→ Task instructions:
Could you please output all of the data exactly, without the images?

(Saved data entries)
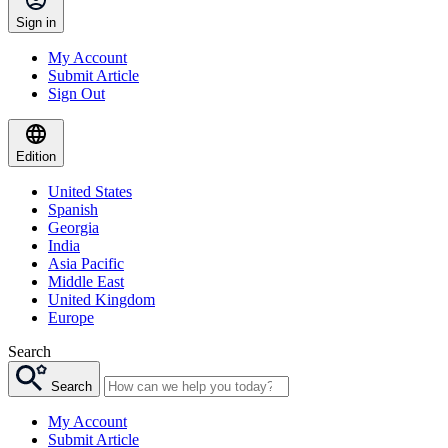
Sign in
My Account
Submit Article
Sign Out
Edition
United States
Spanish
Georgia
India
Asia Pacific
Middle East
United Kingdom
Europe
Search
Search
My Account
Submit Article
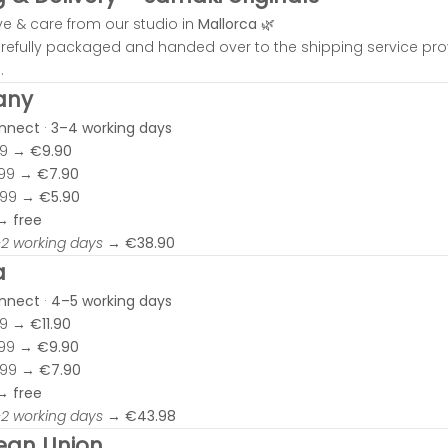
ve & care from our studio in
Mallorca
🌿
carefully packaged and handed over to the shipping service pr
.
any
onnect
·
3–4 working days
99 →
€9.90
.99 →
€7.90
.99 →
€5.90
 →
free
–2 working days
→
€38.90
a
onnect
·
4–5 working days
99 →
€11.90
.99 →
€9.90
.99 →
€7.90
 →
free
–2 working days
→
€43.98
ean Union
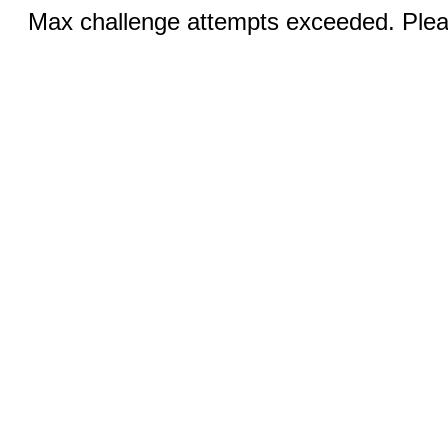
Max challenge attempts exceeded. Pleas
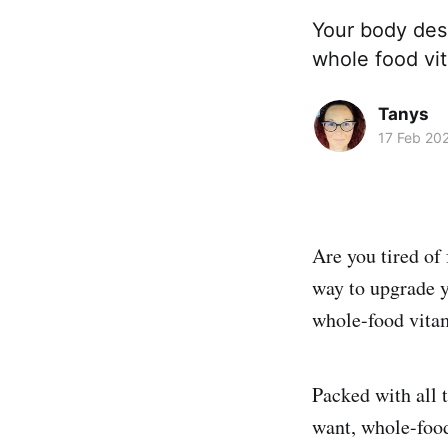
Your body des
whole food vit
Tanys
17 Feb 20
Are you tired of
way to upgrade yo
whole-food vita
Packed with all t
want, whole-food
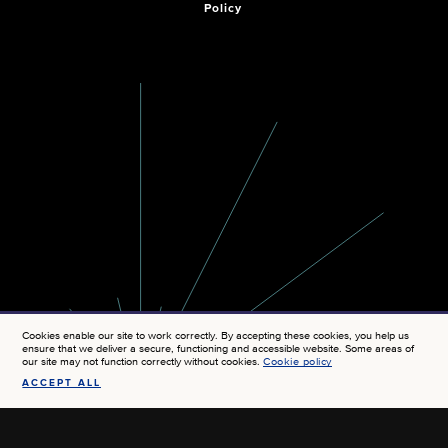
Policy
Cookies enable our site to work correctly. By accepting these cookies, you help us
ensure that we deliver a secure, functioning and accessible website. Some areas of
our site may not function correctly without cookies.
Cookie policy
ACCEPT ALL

→ Response area:
Sign in
My Account
Submit Article
Sign Out
Edition
United States
Spanish
Georgia
India
Asia Pacific
Middle East
United Kingdom
Europe
Search
Search
My Account
Submit Article
ve & care from our studio in
Mallorca
🌿
carefully packaged and handed over to the shipping service pr
.
any
onnect
·
3–4 working days
99 →
€9.90
.99 →
€7.90
.99 →
€5.90
 →
free
–2 working days
→
€38.90
a
onnect
·
4–5 working days
99 →
€11.90
.99 →
€9.90
.99 →
€7.90
 →
free
–2 working days
→
€43.98
ean Union
Max challenge attempts exceeded. Pleas
Your body des
whole food vit
Tanys
17 Feb 20
Are you tired of
way to upgrade yo
whole-food vita
Packed with all t
want, whole-food
Policy
Cookies enable our site to work correctly. By accepting these cookies, you help us
ensure that we deliver a secure, functioning and accessible website. Some areas of
our site may not function correctly without cookies.
Cookie policy
ACCEPT ALL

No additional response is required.